Who provides for the raven its prey,
   when its young ones cry to God,
   and wander about for lack of food?’”  [
Job 28:1-7, 34-41]

This is only a small part of the speech where God shows Job the wonders of nature, putting before him the whole of the universe, and asking Job again and again to see himself more clearly.

            We are creatures, beloved by God, part of his immense project.  We see only what is before us or around us.  But God beholds it all at once.  We cannot number the clouds, but God numbers the hairs on our heads, said Jesus, and cares for what happens to a sparrow.  Our purpose is not to understand, although to try to understand is part of who we are.  Our purpose is to be loved by God and to return that love, with heart and soul and mind and strength.  In the end (and I’ll talk about that next week) Job gets that. 

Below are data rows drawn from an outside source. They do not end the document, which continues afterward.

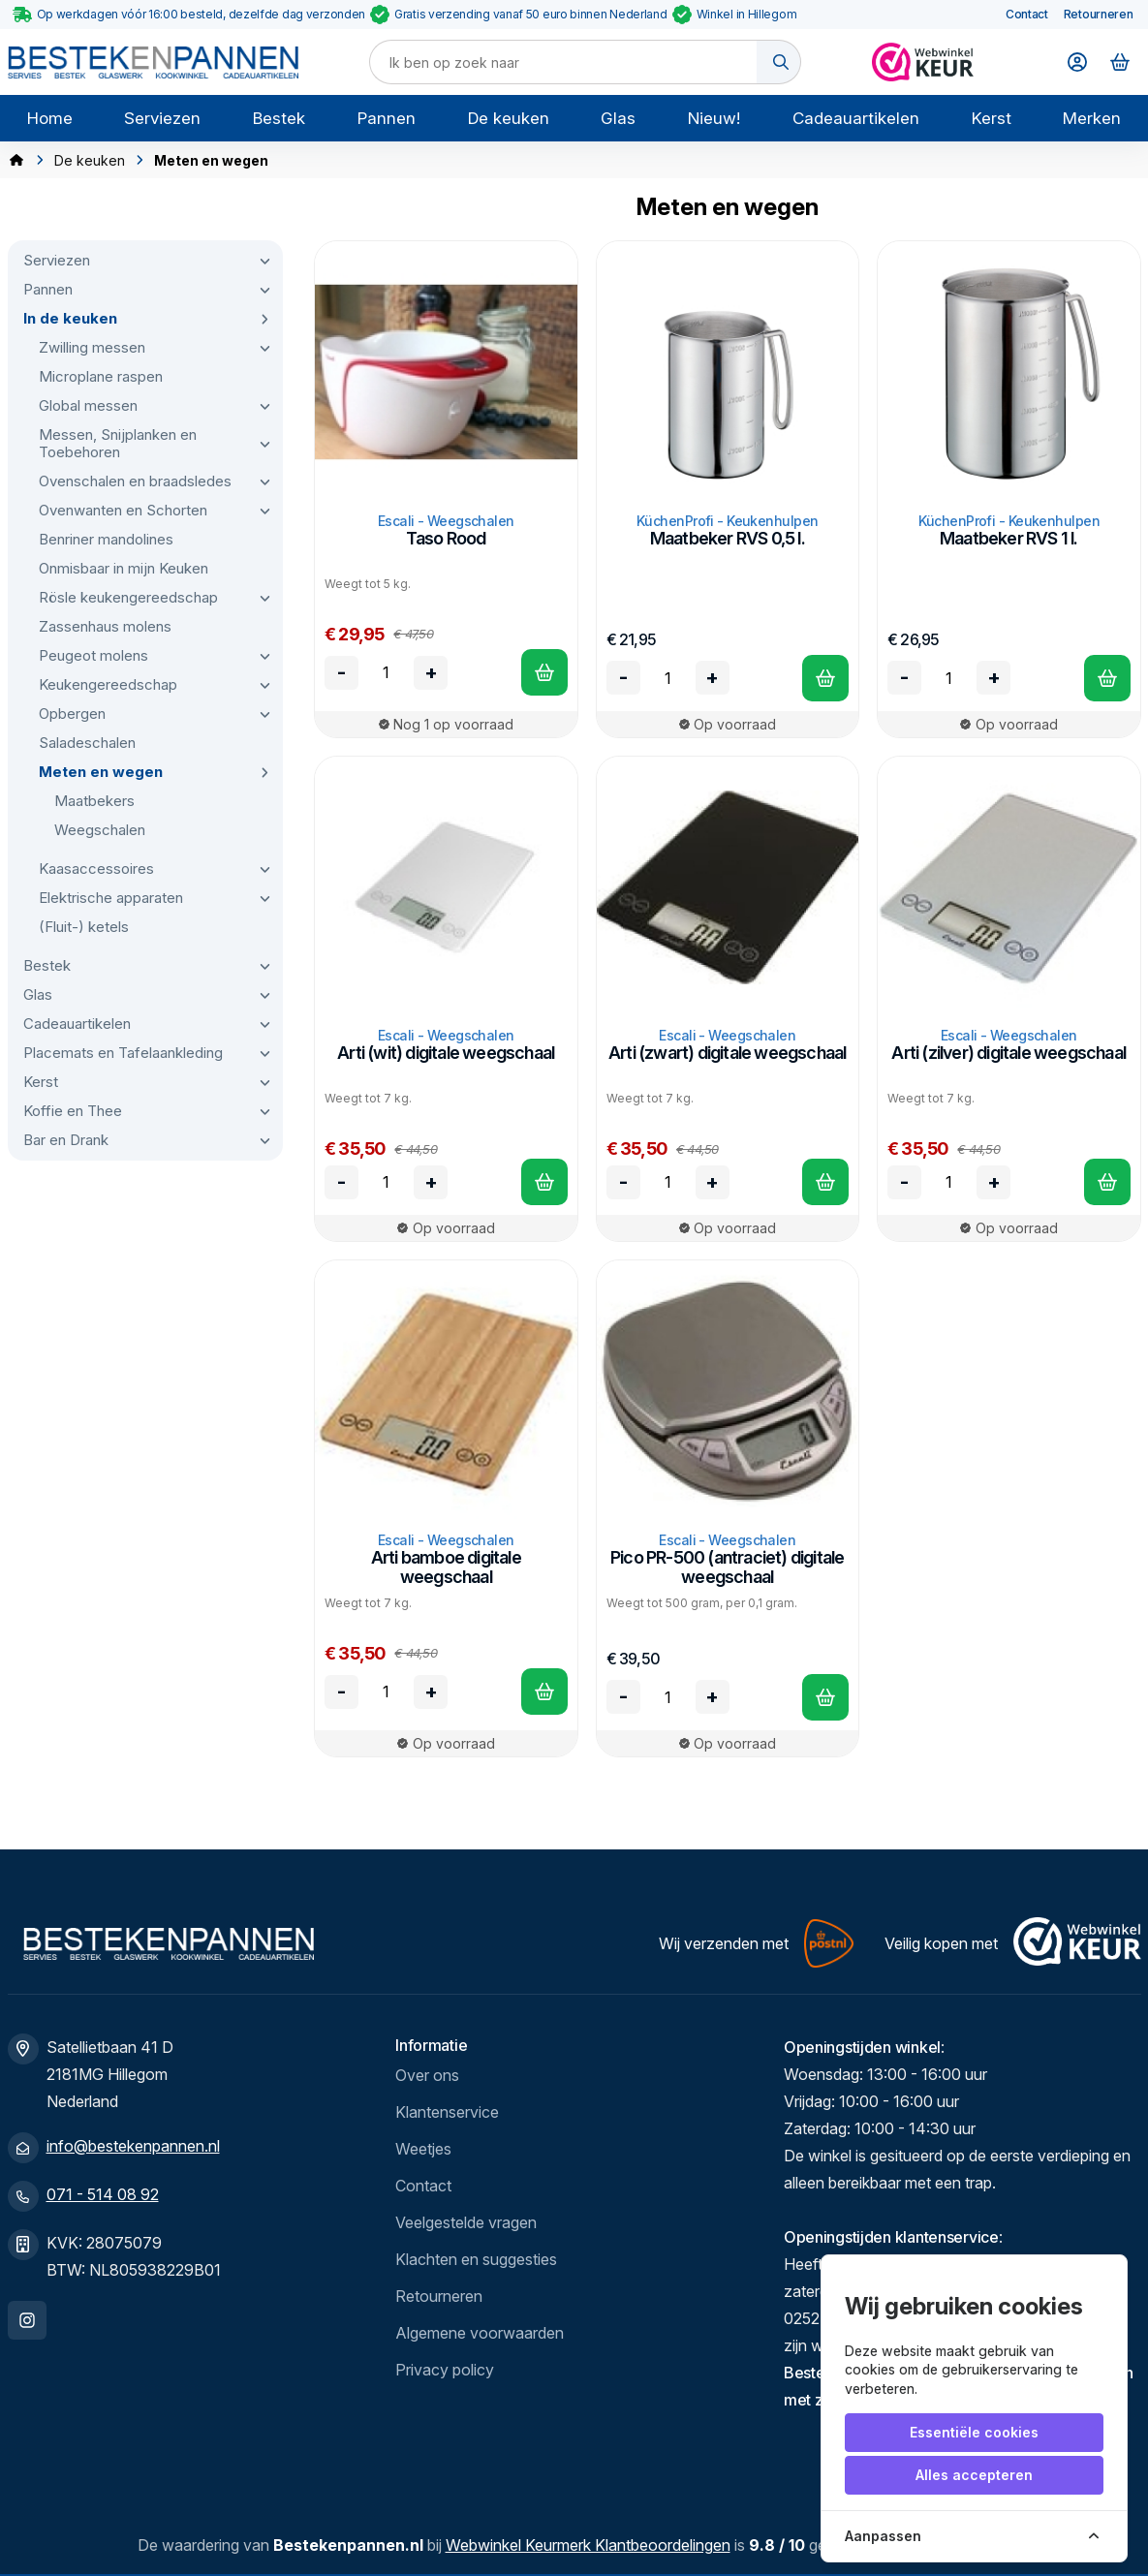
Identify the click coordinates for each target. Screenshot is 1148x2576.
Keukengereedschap (108, 684)
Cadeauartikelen (855, 118)
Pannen (386, 118)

            Last week I read a poem by Gerard Manley Hopkins, a poet who could, like Job, cried out to God from the dark and even tormented places of his soul.  Yet when he was able to lift his eyes to the world around him, he was able to write this:[1]

“Glory be to God for dappled things –
            For skies of couple-colour as a brindled cow;
                        For rose-moles all in stipple upon trout that swim;
Fresh-firecoal chestnut-falls; finches’ wings;
            Landscape plotted and pieced – fold, fallow and plough;
                        And all trades, their gear and tackle and trim.

All things, counter, original, spare, strange;
            Whatever is fickle, freckled (who knows how?)
                        With swift, slow; sweet, sour; adazzle, dim;
He fathers-forth whose beauty is past change:
                        Praise him.”


[1] Gerard Manley Hopkins, “Pied Beauty”.